-- Dataset content follows --

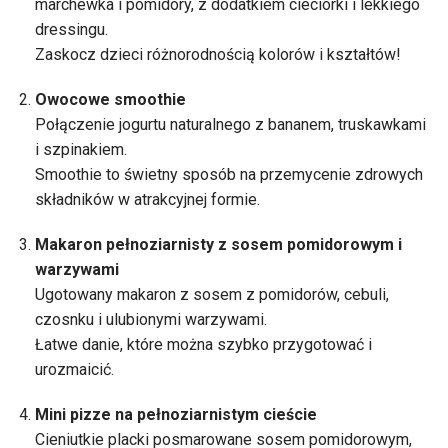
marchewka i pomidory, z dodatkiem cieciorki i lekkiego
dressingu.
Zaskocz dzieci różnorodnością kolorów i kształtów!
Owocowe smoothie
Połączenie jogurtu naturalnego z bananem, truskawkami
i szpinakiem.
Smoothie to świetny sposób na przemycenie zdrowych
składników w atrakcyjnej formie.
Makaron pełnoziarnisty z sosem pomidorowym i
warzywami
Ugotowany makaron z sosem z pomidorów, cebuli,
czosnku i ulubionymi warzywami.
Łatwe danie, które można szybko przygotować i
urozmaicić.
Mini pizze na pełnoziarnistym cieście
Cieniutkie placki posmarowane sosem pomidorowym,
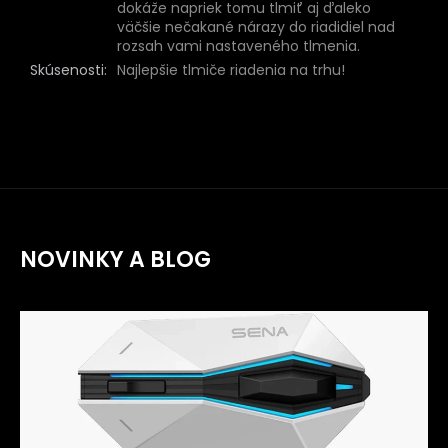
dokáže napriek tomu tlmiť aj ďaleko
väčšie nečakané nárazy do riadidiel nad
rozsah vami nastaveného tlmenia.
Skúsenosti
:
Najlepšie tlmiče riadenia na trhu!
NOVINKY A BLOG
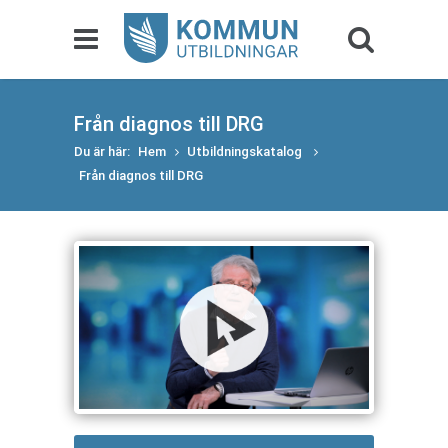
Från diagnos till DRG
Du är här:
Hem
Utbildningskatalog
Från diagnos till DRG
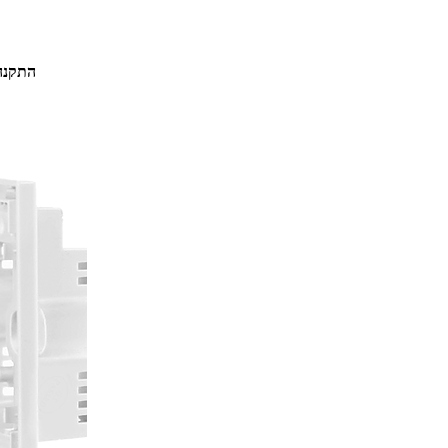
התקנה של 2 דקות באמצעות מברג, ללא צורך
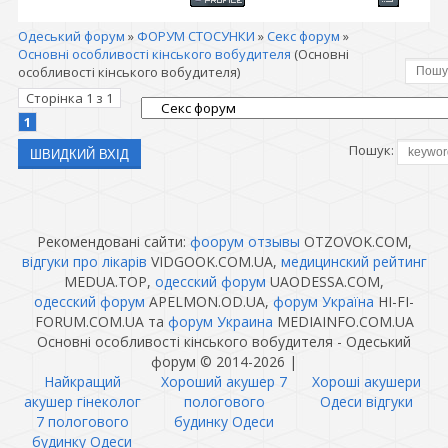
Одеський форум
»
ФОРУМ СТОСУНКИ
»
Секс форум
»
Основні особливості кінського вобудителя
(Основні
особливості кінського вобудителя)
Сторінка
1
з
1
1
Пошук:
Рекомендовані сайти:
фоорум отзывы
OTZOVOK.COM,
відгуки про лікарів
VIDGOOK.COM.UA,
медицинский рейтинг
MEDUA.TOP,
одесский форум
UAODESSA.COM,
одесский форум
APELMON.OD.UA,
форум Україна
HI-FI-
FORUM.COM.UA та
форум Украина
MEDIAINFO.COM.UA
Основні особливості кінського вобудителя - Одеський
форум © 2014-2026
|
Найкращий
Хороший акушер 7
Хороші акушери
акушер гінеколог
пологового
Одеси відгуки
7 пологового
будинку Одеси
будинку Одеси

-- Dataset content concluded --
-- Dataset content follows --

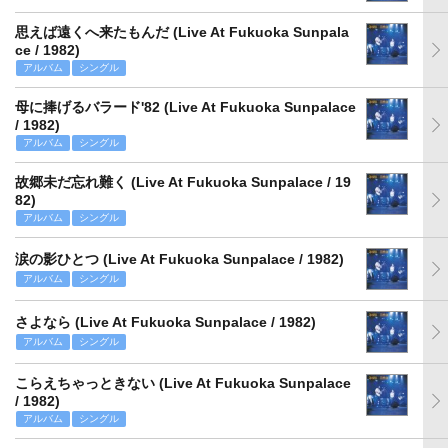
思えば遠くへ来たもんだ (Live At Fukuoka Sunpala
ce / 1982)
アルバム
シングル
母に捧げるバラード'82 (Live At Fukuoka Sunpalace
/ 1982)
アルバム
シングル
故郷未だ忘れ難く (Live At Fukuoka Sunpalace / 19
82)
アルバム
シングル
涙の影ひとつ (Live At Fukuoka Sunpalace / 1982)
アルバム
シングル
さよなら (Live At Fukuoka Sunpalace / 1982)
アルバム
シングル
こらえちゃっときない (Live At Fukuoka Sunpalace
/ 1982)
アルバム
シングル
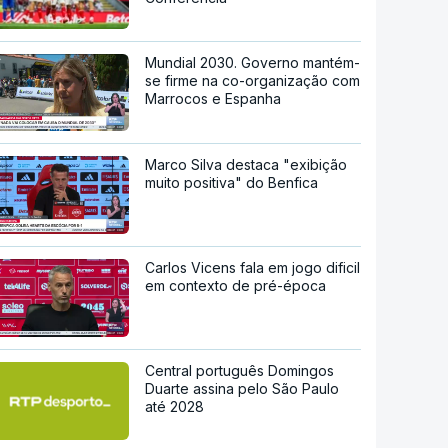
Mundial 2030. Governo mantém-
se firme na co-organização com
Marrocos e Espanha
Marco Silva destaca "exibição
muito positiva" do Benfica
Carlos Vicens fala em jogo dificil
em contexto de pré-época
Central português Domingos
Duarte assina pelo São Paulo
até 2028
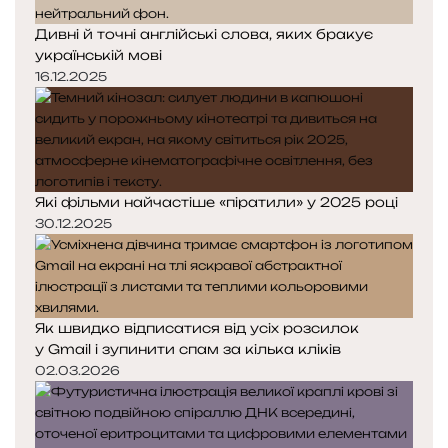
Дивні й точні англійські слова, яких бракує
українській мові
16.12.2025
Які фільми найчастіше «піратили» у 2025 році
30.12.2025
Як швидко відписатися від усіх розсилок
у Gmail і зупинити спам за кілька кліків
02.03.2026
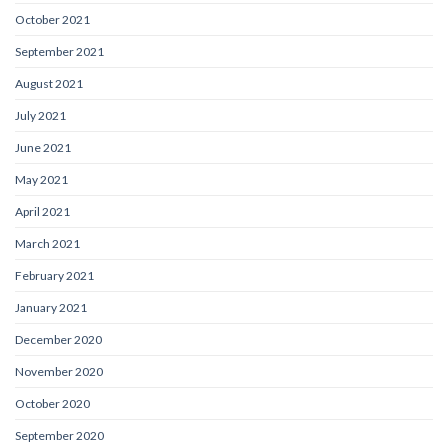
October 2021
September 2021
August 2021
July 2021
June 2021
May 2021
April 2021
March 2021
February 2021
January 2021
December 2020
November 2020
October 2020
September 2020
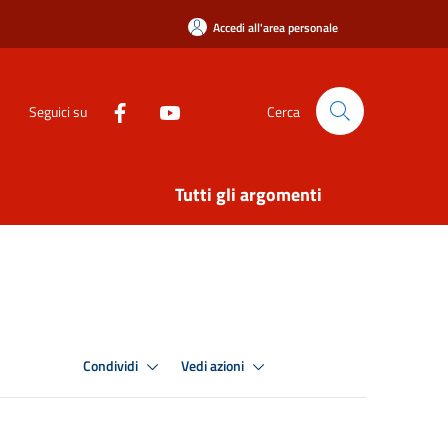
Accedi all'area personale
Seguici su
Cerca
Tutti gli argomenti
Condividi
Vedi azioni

-- Dataset content concluded --

[Exercise] Identify the lines above that contain the word "Sunpalace", then copy them.

[Exercise answer]
母に捧げるバラード'82 (Live At Fukuoka Sunpalace
故郷未だ忘れ難く (Live At Fukuoka Sunpalace / 19
涙の影ひとつ (Live At Fukuoka Sunpalace / 1982)
さよなら (Live At Fukuoka Sunpalace / 1982)
こらえちゃっときない (Live At Fukuoka Sunpalace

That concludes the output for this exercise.